I made a video life update. I did this so I could update you quicker and then I ran into several hiccups, one of which is that I can’t figure out how to display the video, so you will have to click on this link right here if you want to watch and find out how we are doing. If you want to subscribe feel free to do that too! https://youtu.be/ESd7sqEukG8
I haven’t been big into sharing news lately. It feels like if I share news and I am excited about it then surely something bad will happen and I’ll have to come back around and tell you that it didn’t come to fruition. But, I really need a break from packing and now is as good a time as any to share that…..we sold our house and bought a house in Austin a few weeks ago.
We sold our house July 13th and bought a house Friday the 17th. The 12th through the 16th were real nail biter sleepless nights kind of days. We went back and forth with our buyers 5 times and ended up selling for less than we wanted. Then we went to put in an offer on the house we wanted in Austin only to find out they wouldn’t accept an offer from us because we had to do a contingent on the close of our home offer AND there were two other offers on that house so we were definitely not in the running. This was my “Lord what are you doing moment?!?!” The house had literally been on and off the market for a year and then the day we think we can finally put in an offer there are TWO offers on it. So for a couple days we looked at rental properties, took a step back, tried to figure out what God wanted us to do, and then when everything seemed to fall through we decided to write an offer for our second choice house. Our second choice was much cheaper, but also much smaller and the way we envisioned life in Austin would have been quite different in that house, but it looked like that was the direction we were supposed to go, so we went there.
We got the letter from the lender, had the offer ready to summit and then we got a text from our realtor….surprise, the house we wanted was asking us to make a contingent offer. So then we had to take a couple hours and really decide how we wanted to proceed, ultimately we wanted the bigger house that looked like it would fit our life much better. We decided to go in with our best offer which was actually less than asking price and let them know that we weren’t willing to negotiate so they could take it or leave it and we felt like if they walked then it just wasn’t supposed to be our house. They accepted our offer and we bought a house!! There are several little “daddy God knows you” things in this house that I’ll share about at another time, but let’s just say I’m a little giddy to get in here and put our taste in it.
The ONLY reason they were willing to entertain our offer was because there were two other offers on the table and they found out the offer they were going to accept was actually contingent on them selling their house, unlike ours which is contingent on the close. When I heard there were offers on “our house,” the one we had chosen, gotten attached to, redecorated in our minds, pinterest board dreamed about I was feeling so devastated. I felt like the floor had dropped out a bit and I had no direction for where we would be going when we got to Austin and then God showed me that he had it all worked out and I needed to just relax and TRUST. It also put us in a fabulous negotiating position because I was forced to become emotionally detached from the house when it looked like it would be sold to someone else, so we were able to confidently offer what we wanted to pay instead of over paying because we really wanted it.
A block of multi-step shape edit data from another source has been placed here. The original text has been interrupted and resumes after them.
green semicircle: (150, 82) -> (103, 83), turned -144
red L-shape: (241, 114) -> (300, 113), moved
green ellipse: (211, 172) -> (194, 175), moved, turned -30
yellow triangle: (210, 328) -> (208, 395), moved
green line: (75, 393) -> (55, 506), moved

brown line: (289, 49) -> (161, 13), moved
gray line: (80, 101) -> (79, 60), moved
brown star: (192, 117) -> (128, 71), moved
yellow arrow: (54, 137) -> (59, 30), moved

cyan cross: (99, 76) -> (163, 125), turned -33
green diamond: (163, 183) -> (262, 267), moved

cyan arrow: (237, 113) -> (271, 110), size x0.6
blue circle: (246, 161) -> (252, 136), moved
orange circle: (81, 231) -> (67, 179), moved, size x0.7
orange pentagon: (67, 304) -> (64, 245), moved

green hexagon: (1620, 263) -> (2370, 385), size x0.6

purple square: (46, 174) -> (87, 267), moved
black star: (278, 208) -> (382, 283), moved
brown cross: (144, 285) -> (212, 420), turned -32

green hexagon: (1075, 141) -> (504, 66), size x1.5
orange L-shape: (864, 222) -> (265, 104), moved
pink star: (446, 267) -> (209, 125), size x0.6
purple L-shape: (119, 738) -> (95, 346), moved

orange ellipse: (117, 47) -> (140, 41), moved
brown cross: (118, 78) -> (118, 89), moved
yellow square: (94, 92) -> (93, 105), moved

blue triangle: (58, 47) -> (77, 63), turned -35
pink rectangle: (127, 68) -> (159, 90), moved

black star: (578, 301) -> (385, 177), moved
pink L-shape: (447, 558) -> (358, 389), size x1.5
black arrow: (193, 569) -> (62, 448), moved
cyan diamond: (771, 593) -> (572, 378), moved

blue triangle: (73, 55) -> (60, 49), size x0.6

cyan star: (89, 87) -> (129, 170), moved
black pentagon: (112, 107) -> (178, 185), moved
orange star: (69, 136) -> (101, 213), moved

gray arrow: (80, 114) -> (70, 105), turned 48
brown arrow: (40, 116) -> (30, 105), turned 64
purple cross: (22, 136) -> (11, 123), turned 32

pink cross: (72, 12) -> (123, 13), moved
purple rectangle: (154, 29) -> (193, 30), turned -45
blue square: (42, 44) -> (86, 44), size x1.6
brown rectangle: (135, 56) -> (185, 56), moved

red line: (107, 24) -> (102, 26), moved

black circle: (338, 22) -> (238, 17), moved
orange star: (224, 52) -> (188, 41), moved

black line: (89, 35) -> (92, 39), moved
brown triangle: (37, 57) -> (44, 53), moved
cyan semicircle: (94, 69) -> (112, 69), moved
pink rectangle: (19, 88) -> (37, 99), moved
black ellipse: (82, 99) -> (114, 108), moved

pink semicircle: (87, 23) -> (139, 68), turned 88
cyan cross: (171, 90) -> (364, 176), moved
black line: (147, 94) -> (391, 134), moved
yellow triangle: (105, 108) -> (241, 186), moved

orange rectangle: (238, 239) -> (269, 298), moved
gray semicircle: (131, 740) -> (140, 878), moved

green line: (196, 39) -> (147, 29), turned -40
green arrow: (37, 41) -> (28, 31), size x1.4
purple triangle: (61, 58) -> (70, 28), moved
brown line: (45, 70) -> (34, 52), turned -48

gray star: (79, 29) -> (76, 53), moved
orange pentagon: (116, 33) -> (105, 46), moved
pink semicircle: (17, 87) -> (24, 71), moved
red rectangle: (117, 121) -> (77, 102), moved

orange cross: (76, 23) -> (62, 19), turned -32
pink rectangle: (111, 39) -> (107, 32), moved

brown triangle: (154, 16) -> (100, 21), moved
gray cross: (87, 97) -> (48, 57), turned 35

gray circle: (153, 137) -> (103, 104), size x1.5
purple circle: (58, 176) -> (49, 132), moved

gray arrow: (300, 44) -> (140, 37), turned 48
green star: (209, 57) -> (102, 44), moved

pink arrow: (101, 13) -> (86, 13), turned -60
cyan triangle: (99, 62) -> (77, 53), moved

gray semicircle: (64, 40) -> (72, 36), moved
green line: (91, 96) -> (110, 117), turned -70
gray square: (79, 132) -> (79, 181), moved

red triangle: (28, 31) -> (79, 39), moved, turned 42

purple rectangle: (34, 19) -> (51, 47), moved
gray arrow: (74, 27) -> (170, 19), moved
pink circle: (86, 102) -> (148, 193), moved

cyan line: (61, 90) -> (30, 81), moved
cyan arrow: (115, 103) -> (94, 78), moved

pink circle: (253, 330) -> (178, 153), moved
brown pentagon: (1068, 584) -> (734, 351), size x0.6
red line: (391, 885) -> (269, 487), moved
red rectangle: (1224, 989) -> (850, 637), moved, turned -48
So now we close on our house here in Illinois in a week and will be relocating to Austin in a few weeks. I’m so lucky we get to stop at my parent’s for a week in between, I can wrap up a few things at work, relax for a bit, let my girls soak up a little more Mimi and Papa time and start doing some dreaming with my mama about how I’m going to transform our new house on a shoestring budget! Prayers for our family through this transition would be much appreciated, especially for our Ellery as this will likely affect her the most.
To My Crazy Teether Vaughn Emerson,
This was a month of rough days with those top teeth!! You finally broke the second one through the day you turned nine months old, good timing since we are moving next week and a screaming baby while moving doesn’t sound like much fun. You crawled up on your knees for the first time on the 4th of July and since then have become pretty quick. You also walk around the furniture and have been caught climbing up the stairs a time or two (yes, we need to start using the gate). We went on vacation this month to Green Lake which is a place that holds many memories for me and hopefully will hold special memories for you too someday. You went boating for the first time and did surprisingly well with the life vest for the first hour, and then the second hour pretty much just screamed (I don’t blame you, it looked awfully uncomfortable). You’ve been very flexible with traveling and staying on schedule, or at minimum being congenial, and for that I am very thankful. At the beginning of the month we went to Austin to buy a new house and you confirmed that you do, in fact, really dislike flying. It was fun to go on a trip with just you (and daddy) for a change and get to focus on you, but you really missed Ellery and lit up when you saw a little girl who looked like her at the airport. Still been on a great schedule this month, 2 two hour naps a day and sleeping about 12 hours a night. Never ever will you hear me complain about your sleep, my sleeping beauty! You love to swing, can’t get enough of peek-a-boo, squeal with delight every time Ellery comes in the room, throw a fit every time I walk out of a room and could eat just about anyone under the table… goodness you enjoy food!! Everyone always told me your love just multiplies when you have another baby and I now can say with certainty that it is so true, you are such a bright spot in my day everyday and I just feel like I am bursting with love for you.